The Agricultural Development and Market Corporation (Admarc) move to borrow K89 billion from Reserve Bank of Malawi (RBM).
But did not follow the procedure as parliament says it was not aware of the transaction.
On Monday Admarc announced that it was discussing with Export Development Fund (EDF), a RBM fully owned limited company, to borrow K89 billion to purchase farm produce this year.
But vice-chairperson of the Parliamentary Committee on Agriculture and Irrigation Ulemu Chilapondwa said his committee was not aware of Admarc arrangement and questioned the rationale for borrowing such a huge amount of money.
Chilapondwa said the transaction is illegal because Parliament did not meet to discuss it as required by law.
“Such amounts are supposed to be borrowed through Parliament. That is to say the Ministry of Finance should present that to Parliament for discussion and Members of Parliament are supposed to have a say before such borrowing is made,” Chilapondwa said.
RBM spokesperson Mbane Ngwira confirmed that Admarc was negotiating a loan with the bank and that the cooperation has the capacity to repay as it is going through reforms.
Ngwira said: “Recently, Admarc has been going under reforms and EDF has done several transactions before and they come out according to agreements.”
Addressing the media in Limbe, Blantyre, Admarc acting Chief Executive Officer, Felix Jumbe, said the grain marketing company wanted to borrow the money to meet the target of buying 400,000 metric tonnes of farm produce.
Jumbe disclosed that so far the government has only managed to give the company K5 billion of which at least K1 billion has already been used to buy 2,200 metric tonnes of maize, 1,700 metric tonnes of soya and other crops in the 128 markets they have opened.

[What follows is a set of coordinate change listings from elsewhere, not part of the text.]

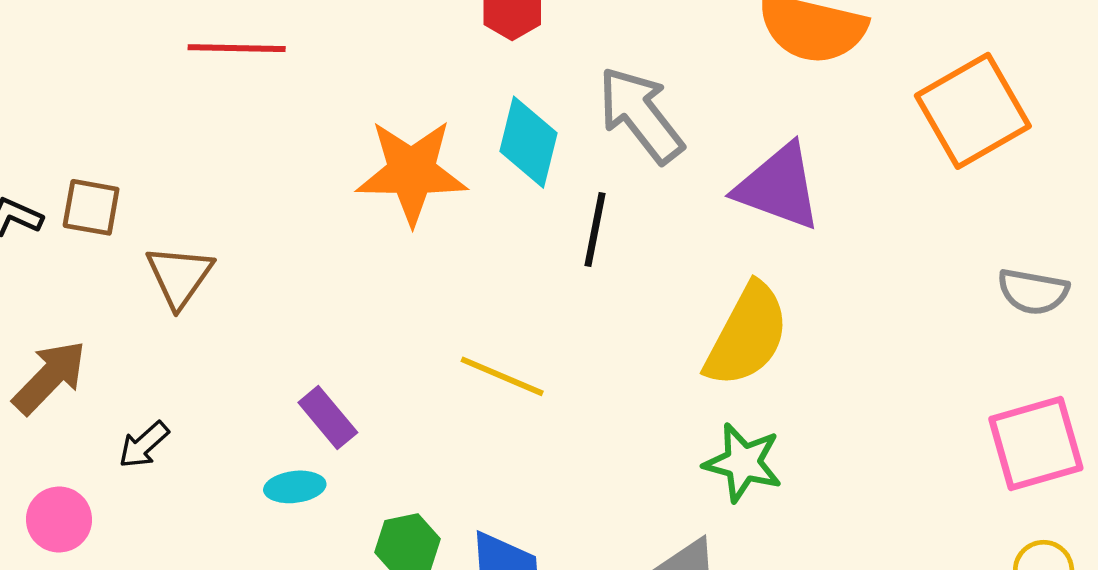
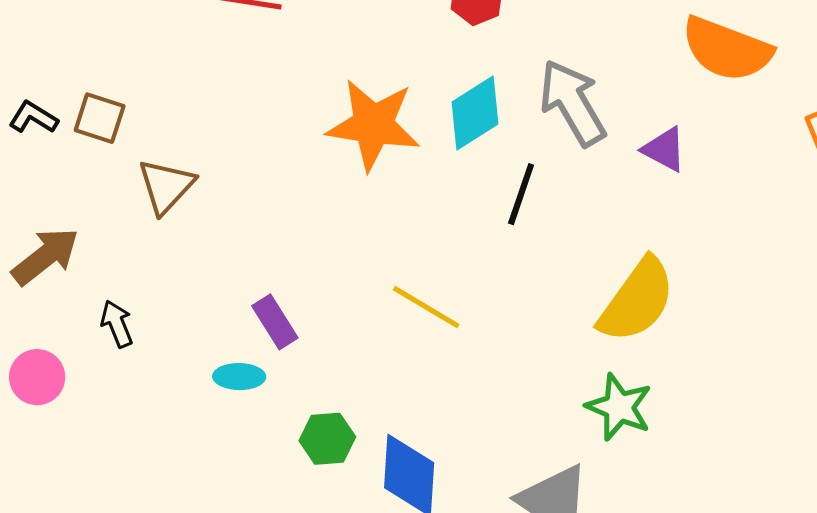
cyan diamond: (528, 142) -> (475, 113), turned 36
purple triangle: (779, 187) -> (664, 149), moved, size x0.6
black arrow: (144, 445) -> (117, 324), turned 102

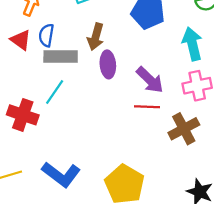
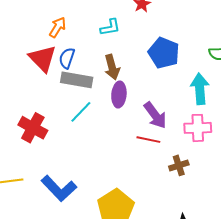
brown arrow: (96, 37) -> (112, 67), turned -40
red triangle: (21, 40) -> (43, 58), size x1.4
cyan line: (55, 92) -> (81, 112), moved
brown cross: (184, 129) -> (179, 165), size x0.7

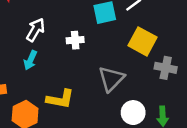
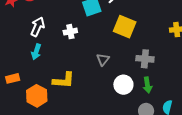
gray cross: (166, 68) -> (145, 59), moved
gray triangle: (111, 79) -> (103, 59), size x0.6

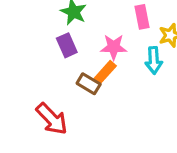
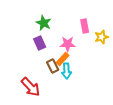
cyan arrow: (154, 60) -> (67, 71), moved
brown rectangle: (89, 84) -> (53, 66), turned 32

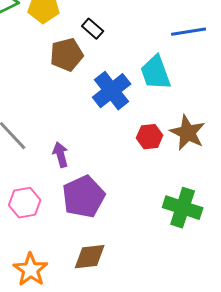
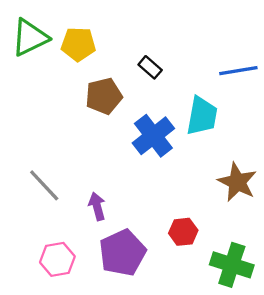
black rectangle: (93, 29) -> (150, 67), moved
cyan trapezoid: (156, 73) -> (202, 116), turned -150
red hexagon: (150, 137) -> (183, 232), moved

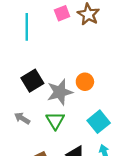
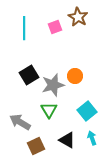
pink square: (62, 13) -> (55, 27), moved
gray arrow: (22, 118) -> (20, 122), moved, size x1.5

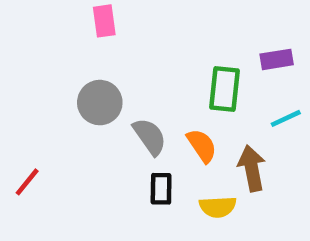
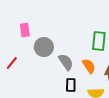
pink rectangle: (104, 21) -> (25, 30), moved
red line: (27, 182) -> (12, 63), moved

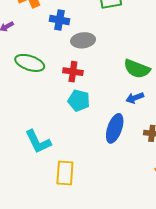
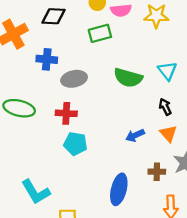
green semicircle: (137, 69) -> (128, 78), moved
blue ellipse: (115, 128) -> (119, 189), moved

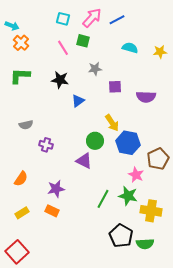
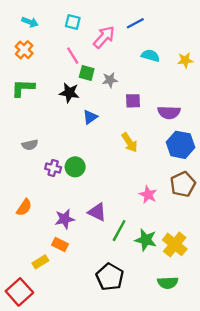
pink arrow: (92, 18) -> (104, 37), moved
cyan arrow: (12, 26) -> (30, 22), moved
green square: (83, 41) -> (87, 73), moved
green circle: (95, 141) -> (75, 167), moved
blue hexagon: (128, 143) -> (181, 145), moved
purple triangle: (84, 161) -> (97, 212), moved
pink star: (136, 175) -> (148, 195), moved
green star: (128, 196) -> (146, 240), moved
yellow cross: (151, 211) -> (175, 244), turned 30
yellow rectangle: (22, 213) -> (40, 262), moved
black pentagon: (121, 236) -> (110, 277), moved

He, further, said with the remaining K4 billion Admarc aims to buy 25,000 metric tonnes of maize.
He, however, said Admarc was in discussions with EDF, an RBM fully owned limited company, for a possible loan of K89 billion.
He said: “We will be getting another tranche on the money we are negotiating with Export Development Fund which will take us to 400,000 metric tonnes and we are discussing for around K89 billion.”
However, an agriculture expert Tamani Nkhono-Mvula questioned Admarc’s borrowing, arguing that the parastatal does not have the capacity to buy such tonnes of maize.
“Over the years, government has been always bailing out Admarc because they have failed to pay back the loans, so I do not know if they have additional capacity to manage such kind of funding for them to repay on their own,” Nkhono-Mvula said.
Mvula further believes Admarc is used for political gains when it comes to expenditure of the borrowed money, giving an example of a 2017 scenario where the state grain trader borrowed money to buy maize from Zambia only for it to indicate that it was failing to repay the K23 billion loans it had accessed from commercial banks.
This resulted in the government bailing out the cooperation using taxpayers’ money allocated in the national budget.
Meanwhile, Chancellor College professor of economics, Ben Kalua, has said the kind of borrowing that Admarc is now seeking is but history has shown that they fail to govern repayments.
Admarc has a commercial part which needs to be operating on its own and making profits to sustain itself rather than depending on government funding.